Hearty potato and peanut butter stew is a quick meal to throw together. The soup only takes 4 hours to cook in the crockpot. Serve over brown or white rice for a complete meal.
Potato and Peanut Butter Stew
My kids love when I tell them we’re having peanut butter for dinner! If you’re not used to adding peanut butter into dinner dishes, consider this a challenge to try it! The peanut butter is going to give this stew a savory, nutty taste that we love.
This stew is packed with vegetables (potatoes, onions, carrots, diced tomatoes) and then cooked in a broth filled with spices. Finally the peanut butter gets added in a the end to make the broth creamy.
Serve in bowls and enjoy this delicious peanut butter stew!
How to Serve
You can serve this stew as is, or for a full meal, serve over rice (brown, white or Indian basmati rice) or egg noodles. Personally my family loves it over rice, and loves how the rice soaks up the peanut butter broth!
For dipping, grab some crusty bread, or naan and dinner is ready!
How long does this peanut butter stew take in the crockpot?

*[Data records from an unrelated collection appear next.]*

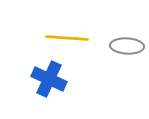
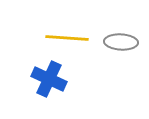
gray ellipse: moved 6 px left, 4 px up
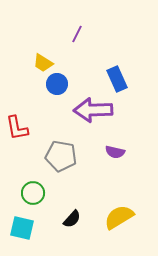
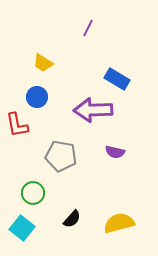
purple line: moved 11 px right, 6 px up
blue rectangle: rotated 35 degrees counterclockwise
blue circle: moved 20 px left, 13 px down
red L-shape: moved 3 px up
yellow semicircle: moved 6 px down; rotated 16 degrees clockwise
cyan square: rotated 25 degrees clockwise
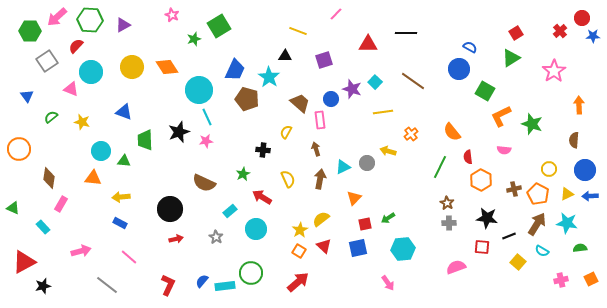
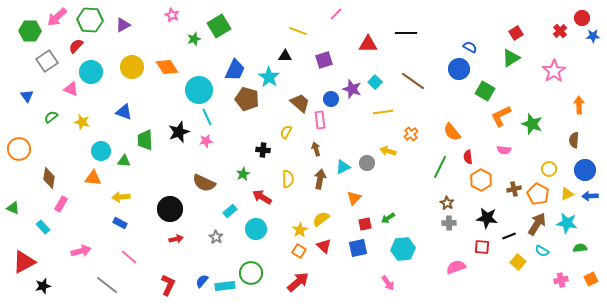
yellow semicircle at (288, 179): rotated 24 degrees clockwise
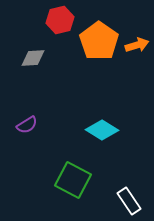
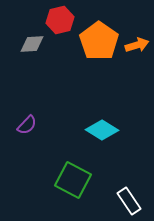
gray diamond: moved 1 px left, 14 px up
purple semicircle: rotated 15 degrees counterclockwise
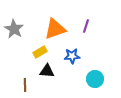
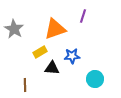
purple line: moved 3 px left, 10 px up
black triangle: moved 5 px right, 3 px up
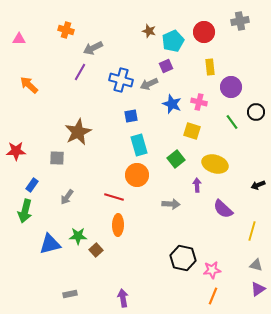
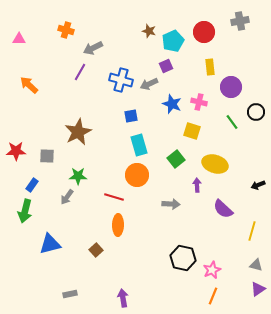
gray square at (57, 158): moved 10 px left, 2 px up
green star at (78, 236): moved 60 px up
pink star at (212, 270): rotated 18 degrees counterclockwise
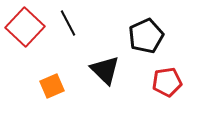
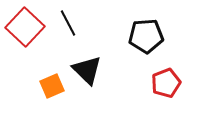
black pentagon: rotated 20 degrees clockwise
black triangle: moved 18 px left
red pentagon: moved 1 px left, 1 px down; rotated 12 degrees counterclockwise
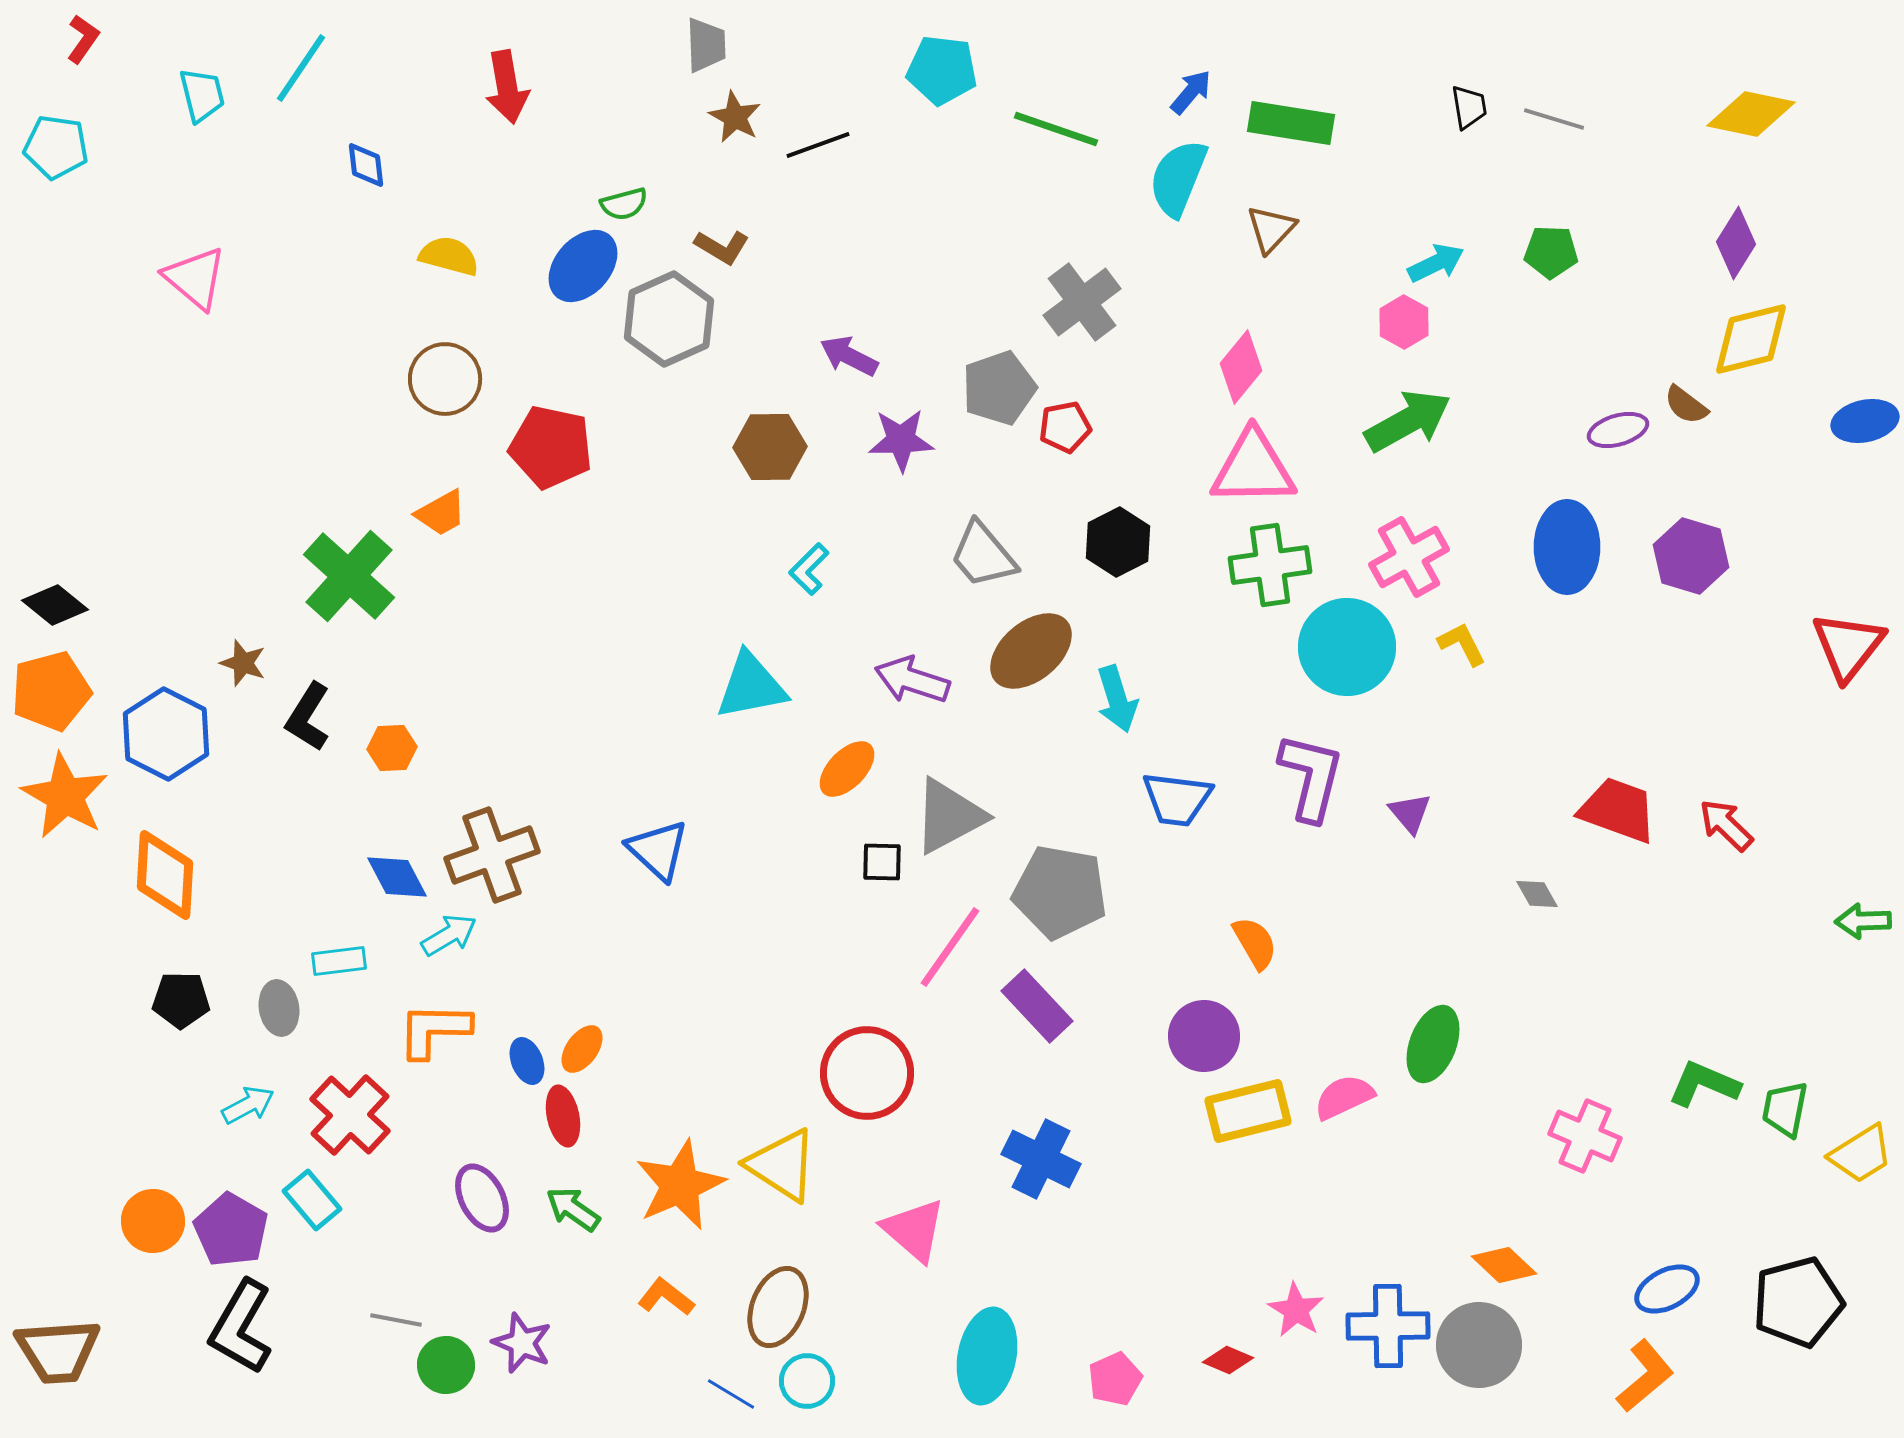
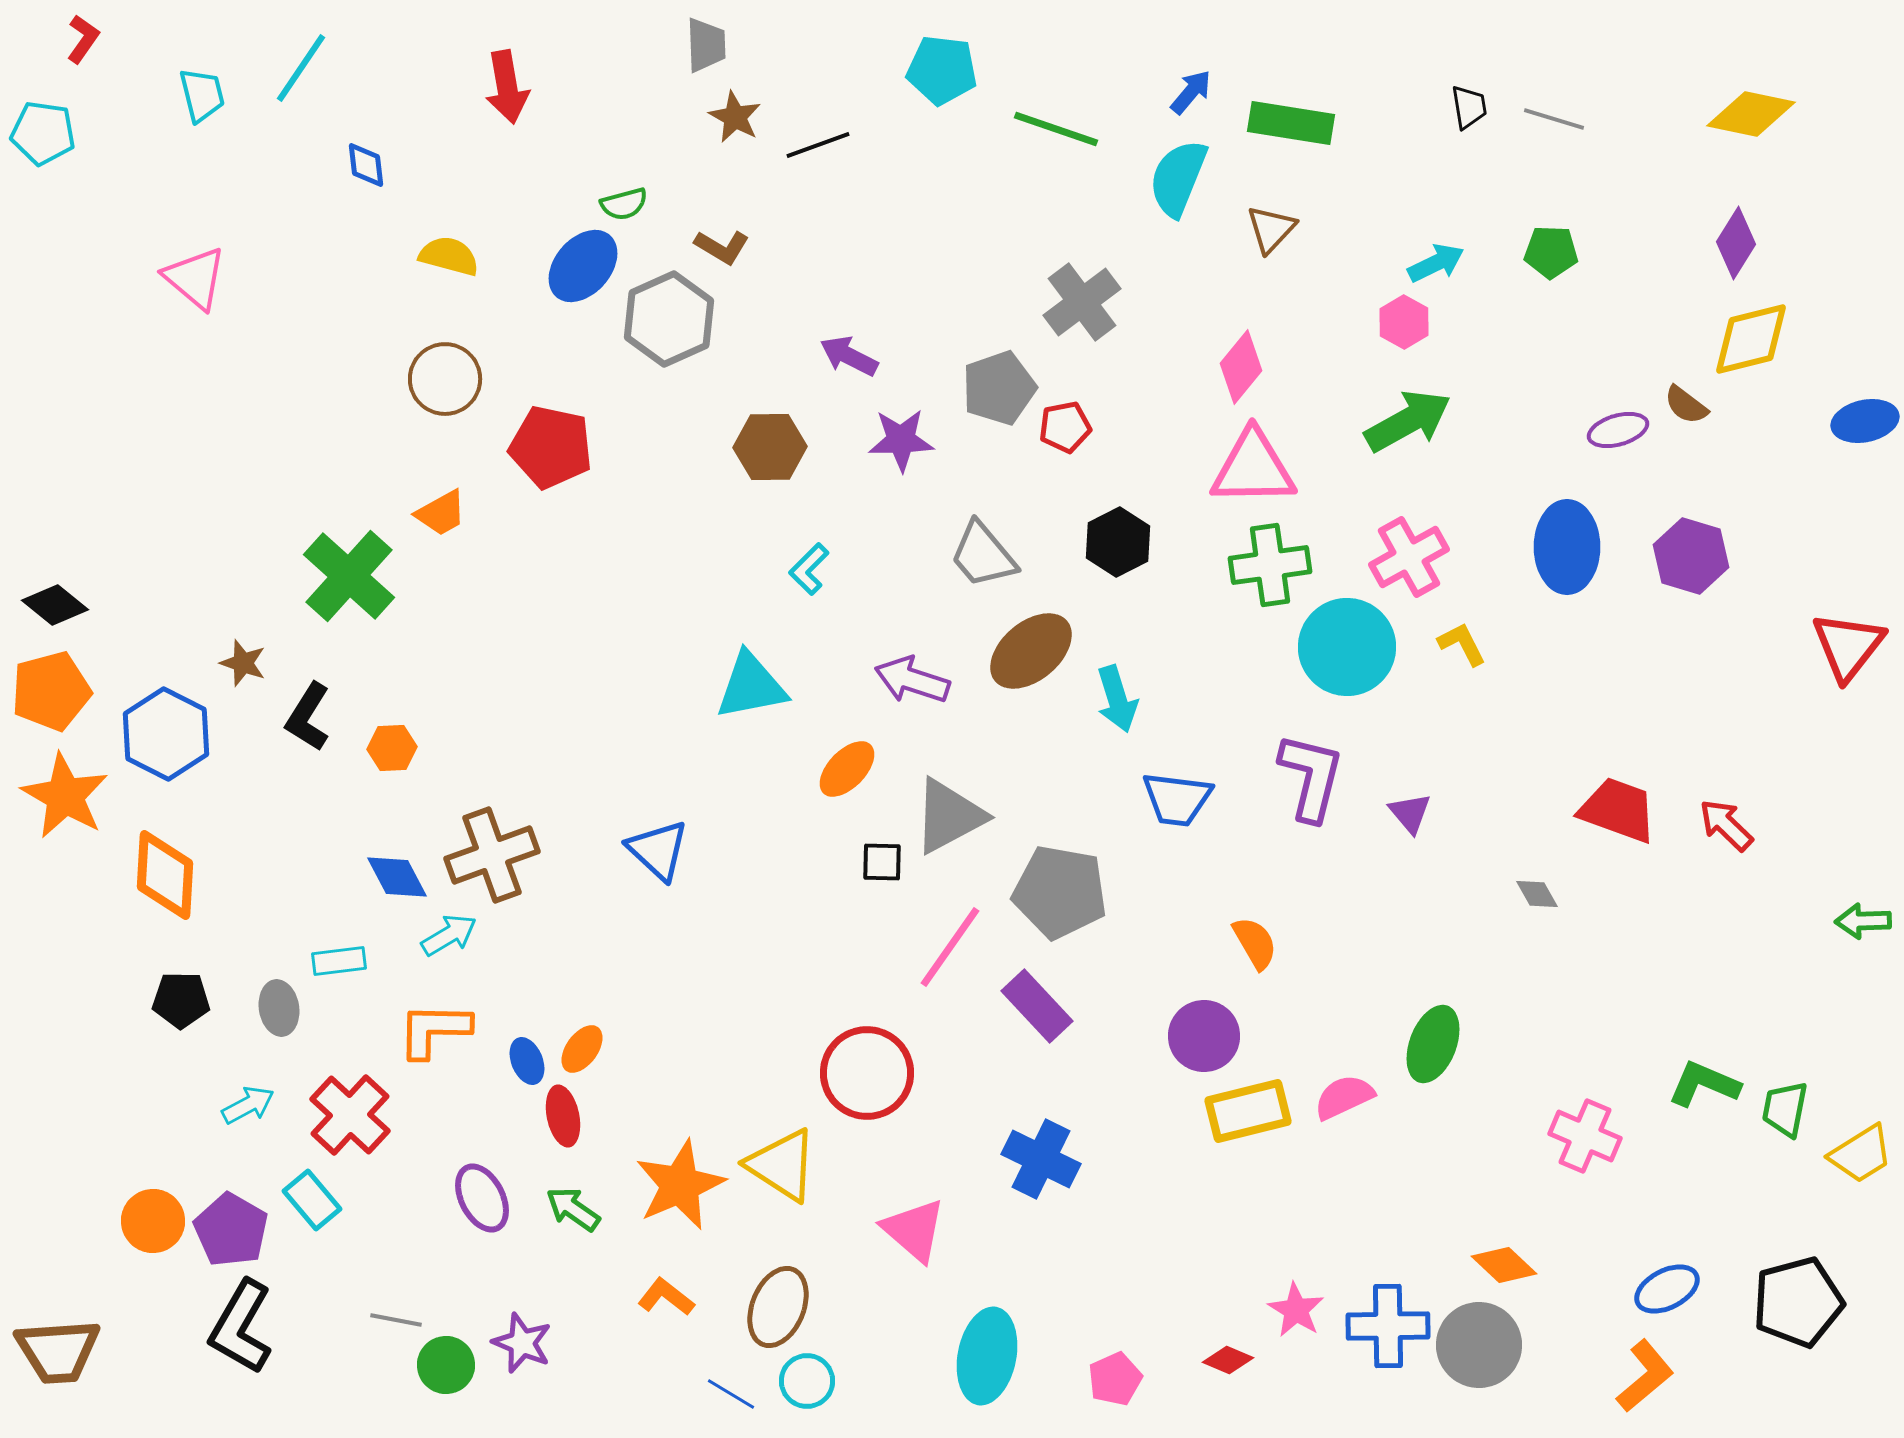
cyan pentagon at (56, 147): moved 13 px left, 14 px up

This recipe takes 4 hours in the crockpot. You will add the peanut butter in during the last 30 minutes.
- potatoes – I recommend Idaho potatoes, dice them up – no need to peel them
- onion – slice or diced, but I think slices of onion make them more interesting for this soup
- minced garlic
- chicken broth (or you can use vegetable broth)
- diced tomatoes (can or homemade diced tomatoes)
- spices: cumin, allspice, paprika
- peanut butter – pick your favorite brand – creamy or crunchy both work well!
How to Make in the Slow Cooker
Add the potatoes into the slow cooker.
Now add in the sliced onion and diced tomatoes.
Here comes the diced carrots.
Now add in the broth and all the spices.
Close the lid and cook until potatoes are tender (fork should easily slide in).
Scoop peanut butter in, mix to stir and cook a little bit longer. Use your favorite peanut butter btw – crunchy and creamy both work well!
Serve in bowls over rice and enjoy your peanut butter stew!
Storing leftovers and reheating
You can store leftovers in an airtight container in the fridge for 3 days. To reheat, heat up in the microwave, or heat in a pot on the stovetop for a few minutes until it’s all warmed up.
Pin for later:
Slow Cooker Potato and Peanut Butter StewPrint
- 2 pounds Idaho potatoes diced
- 1 medium onion sliced
- 1 cup carrots chopped
- 14.5 ounce can diced tomatoes
- 2 cups chicken broth or vegetable broth
- 2 cloves garlic minced
- 1 1/2 teaspoon ground cumin
- 1/2 teaspoon ground allspice
- 1/2 teaspoon paprika
- salt & pepper to taste
- 1/2 cup peanut butter creamy or crunchy – use your favorite
- Add all of the ingredients into the slow cooker (EXCEPT PEANUT BUTTER), stirring to combine. Close the lid and cook on HIGH for 3 hours, 30 minutes.
- Add peanut butter, stir and cook on HIGH for 30 more minutes.
- Serve as is, or over rice for a heartier meal. Enjoy!